Leave every image behind and restate the data word for word.
START Records for this exercise
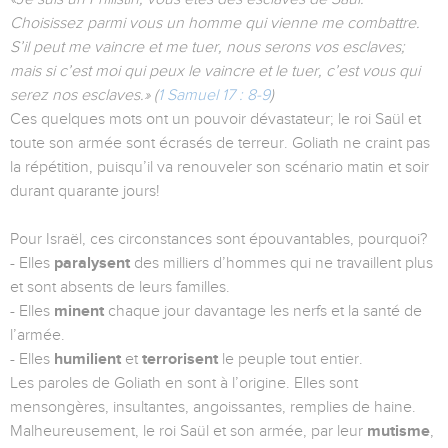
Choisissez parmi vous un homme qui vienne me combattre.
S’il peut me vaincre et me tuer, nous serons vos esclaves;
mais si c’est moi qui peux le vaincre et le tuer, c’est vous qui
serez nos esclaves.» (
1 Samuel 17 : 8-9
)
Ces quelques mots ont un pouvoir dévastateur; le roi Saül et
toute son armée sont écrasés de terreur. Goliath ne craint pas
la répétition, puisqu’il va renouveler son scénario matin et soir
durant quarante jours!
Pour Israël, ces circonstances sont épouvantables, pourquoi?
- Elles
paralysent
des milliers d’hommes qui ne travaillent plus
et sont absents de leurs familles.
- Elles
minent
chaque jour davantage les nerfs et la santé de
l’armée.
- Elles
humilient
et
terrorisent
le peuple tout entier.
Les paroles de Goliath en sont à l’origine. Elles sont
mensongères, insultantes, angoissantes, remplies de haine.
Malheureusement, le roi Saül et son armée, par leur
mutisme
,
END Records for this exercise
Completed exercise
Choisissez parmi vous un homme qui vienne me combattre.
S’il peut me vaincre et me tuer, nous serons vos esclaves;
mais si c’est moi qui peux le vaincre et le tuer, c’est vous qui
serez nos esclaves.» (
1 Samuel 17 : 8-9
)
Ces quelques mots ont un pouvoir dévastateur; le roi Saül et
toute son armée sont écrasés de terreur. Goliath ne craint pas
la répétition, puisqu’il va renouveler son scénario matin et soir
durant quarante jours!
Pour Israël, ces circonstances sont épouvantables, pourquoi?
- Elles
paralysent
des milliers d’hommes qui ne travaillent plus
et sont absents de leurs familles.
- Elles
minent
chaque jour davantage les nerfs et la santé de
l’armée.
- Elles
humilient
et
terrorisent
le peuple tout entier.
Les paroles de Goliath en sont à l’origine. Elles sont
mensongères, insultantes, angoissantes, remplies de haine.
Malheureusement, le roi Saül et son armée, par leur
mutisme
,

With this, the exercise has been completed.